Lipsey, an Air Force veteran, was given a military funeral, including presentation of the flag to his wife, Judith, and the playing of "Taps." Then followed the series of tributes from those who knew him best.
Warren T. Colville, his successor as The News publisher, read aloud a letter from Warren E. Buffett, chairman of The News and Lipsey's longtime friend. Together, Lipsey and Buffett led the Sun Newspapers of Omaha to a Pulitzer Prize in 1973 for an investigative series about Boys Town.
"Our joy was magnified by the fact that Stan and I had worked together to discover, shape and, to a small extent, write the story," Buffett wrote.
Lipsey agreed to uproot from Omaha when Buffett asked him to save The News in its battle with the Courier-Express.
"With his ever positive attitude, he proceeded to fall in love with Buffalo," Buffett wrote.
Colville, meanwhile, celebrated some of Lipsey's "idiosyncrasies" as a prankster and a "gourmand" who loved jelly doughnuts and knew when they were properly filled -- by weighing them.
"Stan challenged me more than anyone else in my career and he made me a better newspaper man," Colville said. "I'm very, very proud to follow in his footsteps."
M&T Bank Corp. Chairman and CEO Robert G. Wilmers, who served as best man at Lipsey's wedding, arrived in Buffalo around the same time as Lipsey and the two struck up a friendship. Both men grew to adore their adopted city.
"He never gave up his love for Omaha steaks," Wilmers said of Lipsey, "but he fully developed the taste for wings."
Lipsey's 29-year stewardship of The News was more vital to Western New York than any one specific project, Wilmers said.
"A strong, local, independent newspaper is vital to a civic culture -- explaining issues, exposing wrongs and highlighting heroes," he said. "He made sure The News devoted unflinching attention to the crucial matter of the quality of our public schools."
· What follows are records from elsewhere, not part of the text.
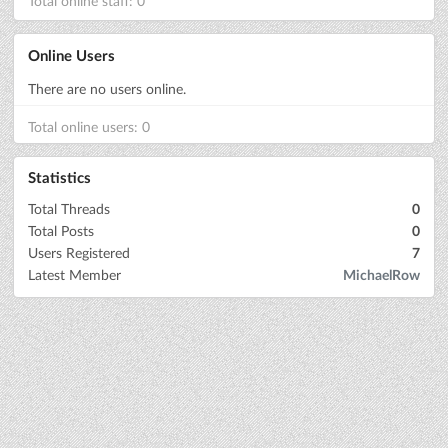
Total online staff: 0
Online Users
There are no users online.
Total online users: 0
Statistics
Total Threads
0
Total Posts
0
Users Registered
7
Latest Member
MichaelRow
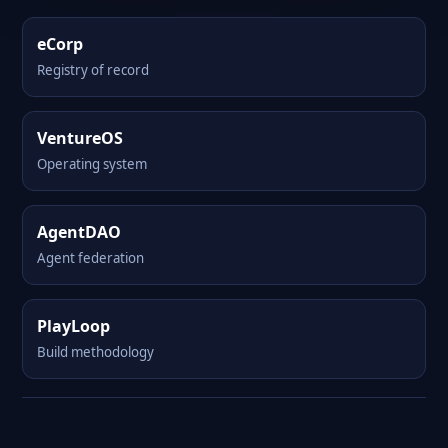
eCorp
Registry of record
VentureOS
Operating system
AgentDAO
Agent federation
PlayLoop
Build methodology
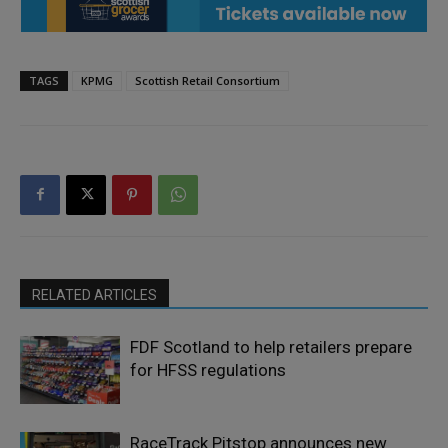
TAGS
KPMG
Scottish Retail Consortium
RELATED ARTICLES
FDF Scotland to help retailers prepare
for HFSS regulations
RaceTrack Pitstop announces new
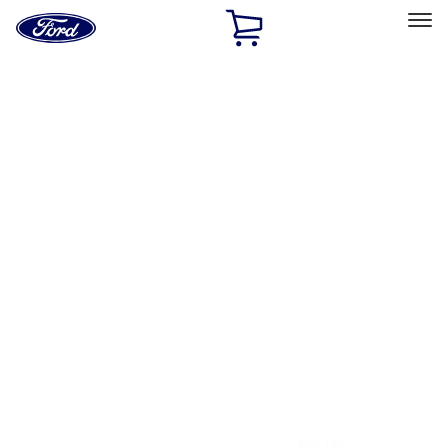
Ford
Home
Page
Skip To Content
Select Vehicle
Ford Rewards
Learn more
Home
Performance Parts
Tools
Tools
Tools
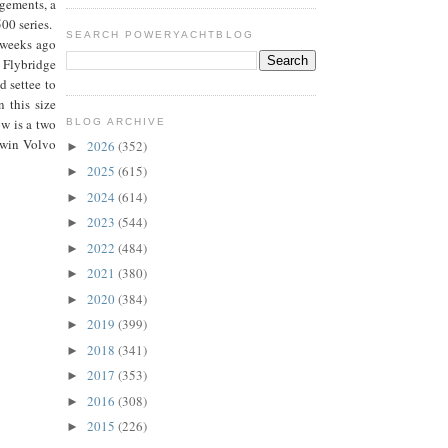
ngements, a
500 series.
SEARCH POWERYACHTBLOG
f weeks ago
 Flybridge
d settee to
n this size
ow is a two
BLOG ARCHIVE
 twin Volvo
2026
(352)
►
2025
(615)
►
2024
(614)
►
2023
(544)
►
2022
(484)
►
2021
(380)
►
2020
(384)
►
2019
(399)
►
2018
(341)
►
2017
(353)
►
2016
(308)
►
2015
(226)
►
Wilmers teamed with Lipsey in buying four smaller New England newspapers last spring.
"He joined as a friend, to be sure, but even more for himself, because he was deep in his heart a newspaper man," Wilmers said.
Margaret M. Sullivan, who Lipsey named in 1999 as The News’ first woman editor, began her tribute with an amusing example of Lipsey's willingness to freely immerse himself in the community fabric.
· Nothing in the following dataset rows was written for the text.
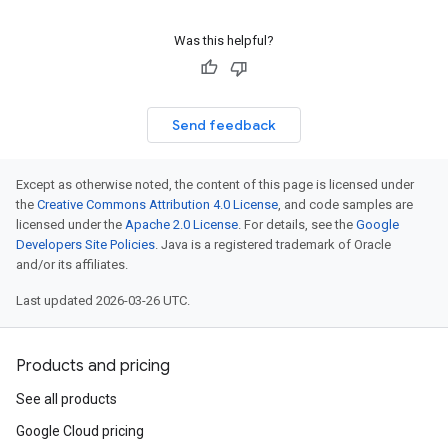
Was this helpful?
Send feedback
Except as otherwise noted, the content of this page is licensed under
the
Creative Commons Attribution 4.0 License
, and code samples are
licensed under the
Apache 2.0 License
. For details, see the
Google
Developers Site Policies
. Java is a registered trademark of Oracle
and/or its affiliates.
Last updated 2026-03-26 UTC.
Products and pricing
See all products
Google Cloud pricing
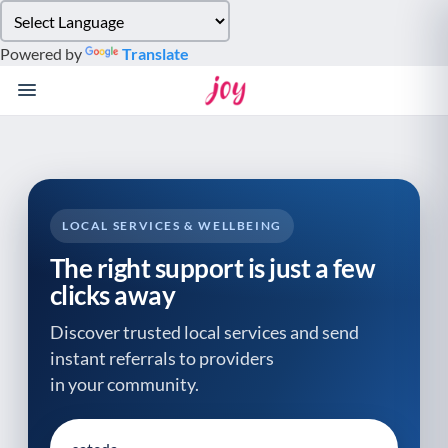
Please
note:
Powered by
Translate
This
website
includes
an
accessibility
system.
LOCAL SERVICES & WELLBEING
The right support is just a few
clicks away
Discover trusted local services and send
instant referrals to providers
in your community.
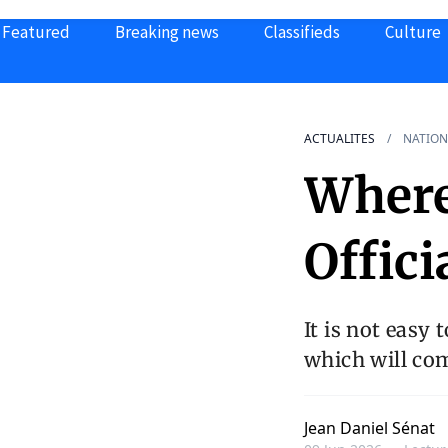
Featured
Breaking news
Classifieds
Culture
ACTUALITES
NATION
Where
Offici
It is not easy 
which will co
Jean Daniel Sénat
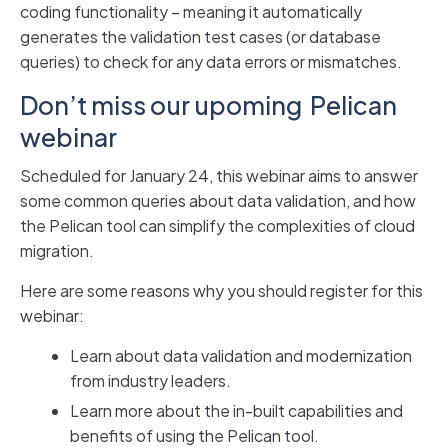
coding functionality – meaning it automatically
generates the validation test cases (or database
queries) to check for any data errors or mismatches.
Don’t miss our upoming Pelican
webinar
Scheduled for January 24, this webinar aims to answer
some common queries about data validation, and how
the Pelican tool can simplify the complexities of cloud
migration.
Here are some reasons why you should register for this
webinar:
Learn about data validation and modernization
from industry leaders.
Learn more about the in-built capabilities and
benefits of using the Pelican tool.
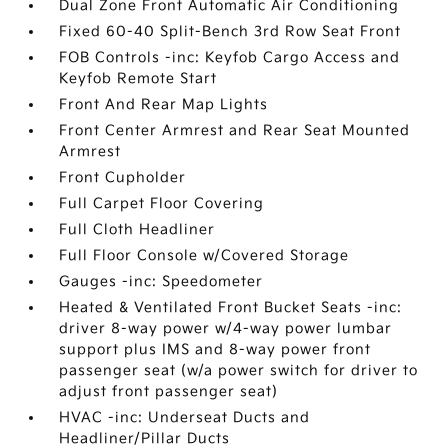
Dual Zone Front Automatic Air Conditioning
Fixed 60-40 Split-Bench 3rd Row Seat Front
FOB Controls -inc: Keyfob Cargo Access and
Keyfob Remote Start
Front And Rear Map Lights
Front Center Armrest and Rear Seat Mounted
Armrest
Front Cupholder
Full Carpet Floor Covering
Full Cloth Headliner
Full Floor Console w/Covered Storage
Gauges -inc: Speedometer
Heated & Ventilated Front Bucket Seats -inc:
driver 8-way power w/4-way power lumbar
support plus IMS and 8-way power front
passenger seat (w/a power switch for driver to
adjust front passenger seat)
HVAC -inc: Underseat Ducts and
Headliner/Pillar Ducts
In 1992 at age 65, Lipsey, in a leather Bomber jacket and blue jeans, stopped by the Continental nightclub on Franklin Street where two industrial bands -- Pigface and Skinny Puppy -- were performing. The News was a sponsor, with proceeds going to its News Neediest Fund.
"Before the end of the night, Stan had befriended the long-haired, beer-drinking, industrial-punk-loving crowd to the point where they carried him, hand to hand, his body horizontal over their heads and delivered him to the stage," Sullivan said.
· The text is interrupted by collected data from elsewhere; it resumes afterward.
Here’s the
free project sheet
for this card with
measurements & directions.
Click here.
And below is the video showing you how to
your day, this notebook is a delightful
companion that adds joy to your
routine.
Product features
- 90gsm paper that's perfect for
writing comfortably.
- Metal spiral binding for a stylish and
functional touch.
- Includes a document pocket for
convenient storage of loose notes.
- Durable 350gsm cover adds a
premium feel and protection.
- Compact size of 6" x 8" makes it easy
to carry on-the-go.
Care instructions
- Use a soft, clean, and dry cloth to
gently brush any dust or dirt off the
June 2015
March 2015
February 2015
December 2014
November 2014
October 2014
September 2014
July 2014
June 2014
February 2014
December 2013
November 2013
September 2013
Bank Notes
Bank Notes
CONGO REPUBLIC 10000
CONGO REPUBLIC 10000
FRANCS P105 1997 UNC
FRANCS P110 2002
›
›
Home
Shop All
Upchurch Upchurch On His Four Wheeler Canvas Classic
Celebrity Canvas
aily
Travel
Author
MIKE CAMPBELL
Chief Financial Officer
Finally, Howard Zemsky, managing partner of Larkin Development Group and president and CEO of Empire State Development, read aloud a letter from New York Gov. Andrew M. Cuomo, who called Lipsey "an incomparable advocate for Buffalo's resurgence."
Lipsey often humbly described himself as "just a kid from Omaha," said Zemsky, who went on to recount stories of Lipsey's hobbies including tennis, photography, architecture, philanthropy and others.
"It just doesn't end," Zemsky said. "All through his interests, he was a remarkable and amazing person."